The bid by a Virginia Energy Resources' subsidiary and other owners of the largest US uranium deposit seeks to revive a lawsuit thrown out by a lower court that sought to invalidate Virginia's ban because it conflicted with a federal law that regulates nuclear power generation.
President Donald Trump's administration has backed the companies in the case.
What the US top court will have to decide is whether the state has the right to regulate uranium mining or whether it should be done by the federal government.The bid by a Virginia Energy Resources' subsidiary and other owners of the largest US uranium deposit seeks to revive a lawsuit thrown out by a lower court that sought to invalidate Virginia's ban.
"The case turns everything you thought you knew about that argument upside down," says Carl Tobias at the University of Richmond Law School, adding that the Trump administration is taking a position outside of the standard Republican playbook.

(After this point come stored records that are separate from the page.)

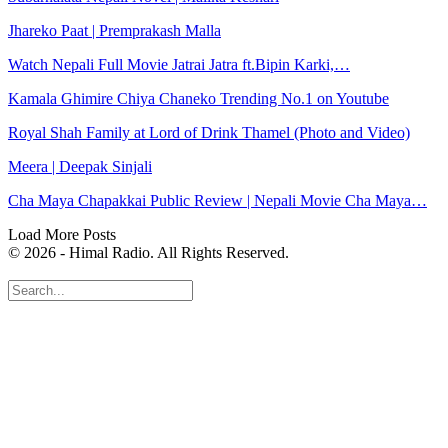
Jhareko Paat | Premprakash Malla
Watch Nepali Full Movie Jatrai Jatra ft.Bipin Karki,…
Kamala Ghimire Chiya Chaneko Trending No.1 on Youtube
Royal Shah Family at Lord of Drink Thamel (Photo and Video)
Meera | Deepak Sinjali
Cha Maya Chapakkai Public Review | Nepali Movie Cha Maya…
Load More Posts
© 2026 - Himal Radio. All Rights Reserved.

"It's not arguing in terms of federalism but rather in terms of federal pre-emption," the law Professor told Virginia's Public Radio on Friday. "And so it's an unusual position for a Republican administration to be in, arguing that federal supremacy should win out here."
Uranium, a main source of fuel for nuclear power plants and material in nuclear warheads, remains a strategic resource for electricity and national defence.

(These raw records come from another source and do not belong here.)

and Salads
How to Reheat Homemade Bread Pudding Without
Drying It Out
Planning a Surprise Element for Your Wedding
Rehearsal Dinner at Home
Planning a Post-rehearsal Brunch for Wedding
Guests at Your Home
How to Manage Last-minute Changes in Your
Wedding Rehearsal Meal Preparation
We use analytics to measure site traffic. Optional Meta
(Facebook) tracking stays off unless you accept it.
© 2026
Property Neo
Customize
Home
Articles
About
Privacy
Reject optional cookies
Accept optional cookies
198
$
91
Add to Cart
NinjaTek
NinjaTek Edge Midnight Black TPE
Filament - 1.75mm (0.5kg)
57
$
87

Supporters of mining the metal said it would bring jobs and tax revenue to an economically struggling region, while opponents say the potential harm to drinking water and the environment isn't worth the financial boost.

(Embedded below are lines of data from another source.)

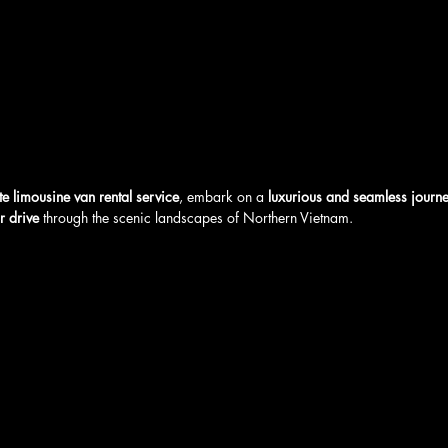
te limousine van rental service
, embark on a 
luxurious and seamless journ
r drive
 through the scenic landscapes of Northern Vietnam. 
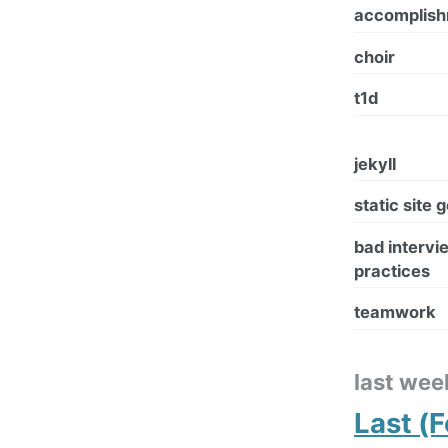
accomplis
choir
t1d
jekyll
static site 
bad intervi
practices
teamwork
last wee
Last (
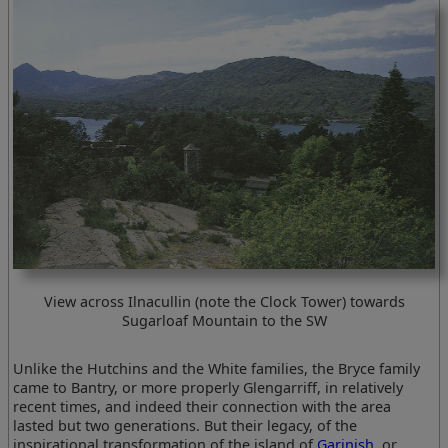
View across Ilnacullin (note the Clock Tower) towards
Sugarloaf Mountain to the SW
Unlike the Hutchins and the White families, the Bryce family
came to Bantry, or more properly Glengarriff, in relatively
recent times, and indeed their connection with the area
lasted but two generations. But their legacy, of the
inspirational transformation of the island of
Garinish
, or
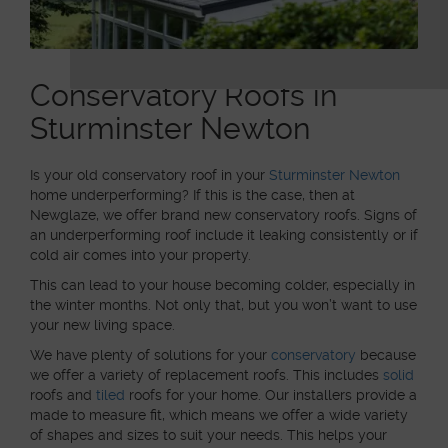
Conservatory Roofs in
Sturminster Newton
Is your old conservatory roof in your
Sturminster Newton
home underperforming? If this is the case, then at
Newglaze, we offer brand new conservatory roofs. Signs of
an underperforming roof include it leaking consistently or if
cold air comes into your property.
This can lead to your house becoming colder, especially in
the winter months. Not only that, but you won’t want to use
your new living space.
We have plenty of solutions for your
conservatory
because
we offer a variety of replacement roofs. This includes
solid
roofs and
tiled
roofs for your home. Our installers provide a
made to measure fit, which means we offer a wide variety
of shapes and sizes to suit your needs. This helps your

The plaintiffs, Virginia Uranium Inc, a subsidiary of Vancouver, B.C.-based Virginia Energy Resources, Cole Hill LLC and Bowen Minerals LLC, value the southern Virginia uranium deposit at up to $6 billion, according to court documents. Mining it could inject billions of dollars into the local economy, the plaintiffs said.
The group says said the mining ban was motivated by concerns over radiation hazards, which is subject to exclusive federal oversight.
Walter Coles Sr., the patriarch of the family and CEO of Virginia Energy Resources, said his family has owned the land at the center of the controversy since 1785.
The case - Virginia Uranium v. Warren, 16-1275 - could clarify how far states can go in regulating access to uranium resources.